_RECORDS SUPPLIED:_

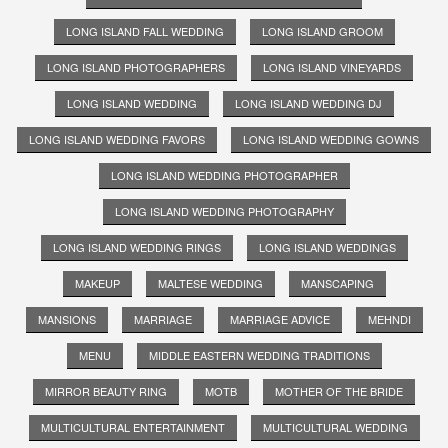
LONG ISLAND FALL WEDDING
LONG ISLAND GROOM
LONG ISLAND PHOTOGRAPHERS
LONG ISLAND VINEYARDS
LONG ISLAND WEDDING
LONG ISLAND WEDDING DJ
LONG ISLAND WEDDING FAVORS
LONG ISLAND WEDDING GOWNS
LONG ISLAND WEDDING PHOTOGRAPHER
LONG ISLAND WEDDING PHOTOGRAPHY
LONG ISLAND WEDDING RINGS
LONG ISLAND WEDDINGS
MAKEUP
MALTESE WEDDING
MANSCAPING
MANSIONS
MARRIAGE
MARRIAGE ADVICE
MEHNDI
MENU
MIDDLE EASTERN WEDDING TRADITIONS
MIRROR BEAUTY RING
MOTB
MOTHER OF THE BRIDE
MULTICULTURAL ENTERTAINMENT
MULTICULTURAL WEDDING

_EXERCISE REQUIREMENTS:_
Using the records above, report the number of lines that include the string "MULTICULTURAL", with nothing added.

_YOUR RESPONSE:_
2